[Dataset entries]
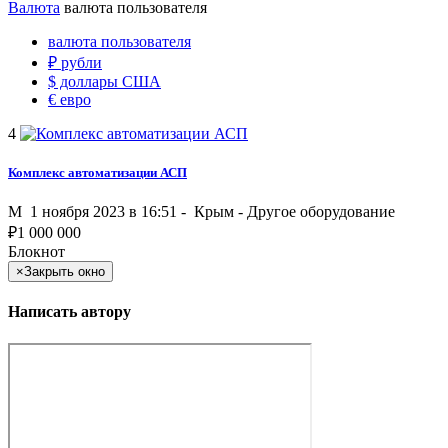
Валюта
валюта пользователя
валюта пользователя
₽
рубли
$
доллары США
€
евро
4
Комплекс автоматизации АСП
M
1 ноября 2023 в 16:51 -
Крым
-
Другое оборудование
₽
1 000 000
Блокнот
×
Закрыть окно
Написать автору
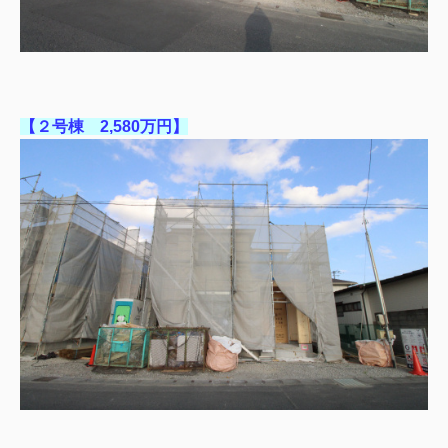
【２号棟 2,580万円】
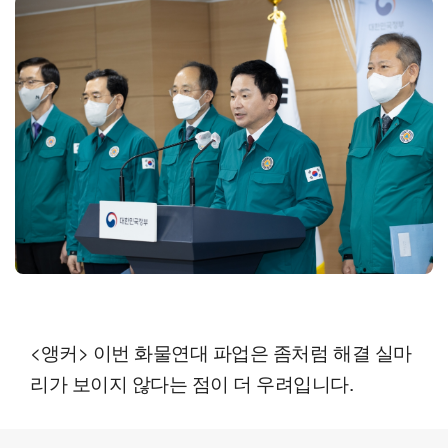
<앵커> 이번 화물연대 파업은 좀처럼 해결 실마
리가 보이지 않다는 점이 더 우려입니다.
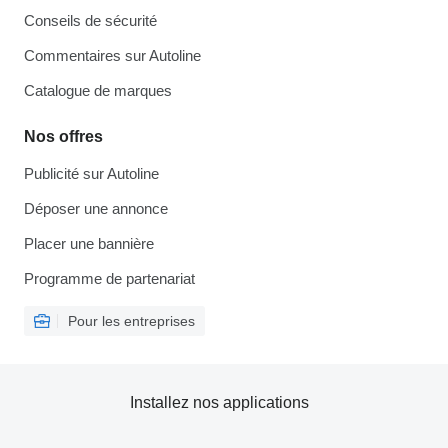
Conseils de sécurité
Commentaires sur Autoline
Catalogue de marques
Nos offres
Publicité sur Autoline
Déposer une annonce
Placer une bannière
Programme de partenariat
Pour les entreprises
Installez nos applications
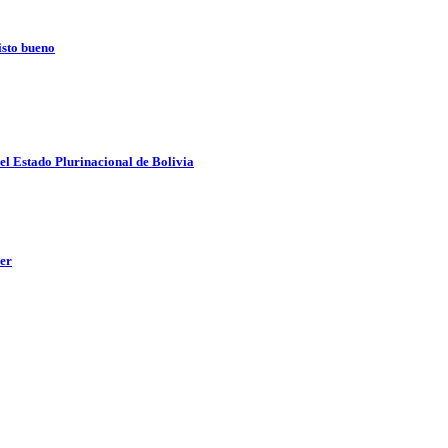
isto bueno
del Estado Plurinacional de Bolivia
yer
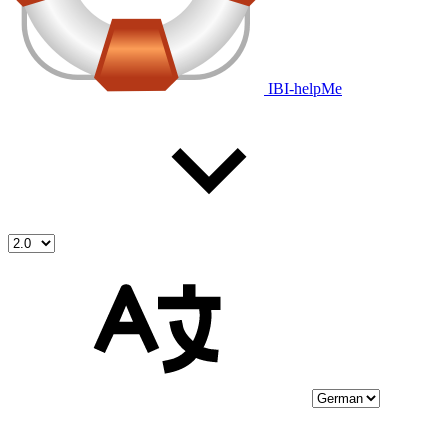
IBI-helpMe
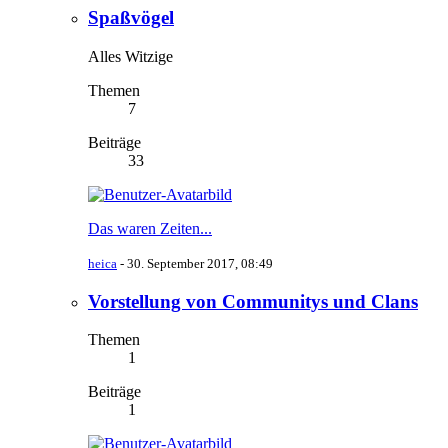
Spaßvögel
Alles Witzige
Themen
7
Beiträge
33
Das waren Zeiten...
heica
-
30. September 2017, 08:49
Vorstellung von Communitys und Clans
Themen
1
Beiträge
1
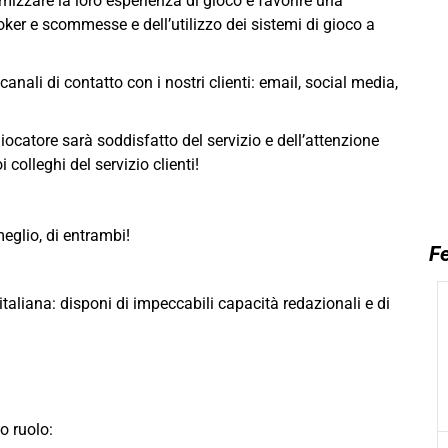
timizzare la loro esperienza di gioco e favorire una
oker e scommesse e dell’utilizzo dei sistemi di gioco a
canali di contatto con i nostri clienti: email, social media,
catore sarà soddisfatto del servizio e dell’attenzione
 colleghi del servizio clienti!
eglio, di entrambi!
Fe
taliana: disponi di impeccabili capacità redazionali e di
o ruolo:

Work item: Write out all the entries word for word, but drop the pictures.

Answer to the problem:
Валюта
валюта пользователя
валюта пользователя
₽
рубли
$
доллары США
€
евро
4
Комплекс автоматизации АСП
M
1 ноября 2023 в 16:51 -
Крым
-
Другое оборудование
₽
1 000 000
Блокнот
×
Закрыть окно
Написать автору
【２号棟 2,580万円】
<앵커> 이번 화물연대 파업은 좀처럼 해결 실마
리가 보이지 않다는 점이 더 우려입니다.
Conseils de sécurité
Commentaires sur Autoline
Catalogue de marques
Nos offres
Publicité sur Autoline
Déposer une annonce
Placer une bannière
Programme de partenariat
Pour les entreprises
Installez nos applications
isto bueno
del Estado Plurinacional de Bolivia
yer
IBI-helpMe
Spaßvögel
Alles Witzige
Themen
7
Beiträge
33
Das waren Zeiten...
heica
-
30. September 2017, 08:49
Vorstellung von Communitys und Clans
Themen
1
Beiträge
1
timizzare la loro esperienza di gioco e favorire una
oker e scommesse e dell’utilizzo dei sistemi di gioco a
canali di contatto con i nostri clienti: email, social media,
catore sarà soddisfatto del servizio e dell’attenzione
 colleghi del servizio clienti!
eglio, di entrambi!
Fe
taliana: disponi di impeccabili capacità redazionali e di
o ruolo:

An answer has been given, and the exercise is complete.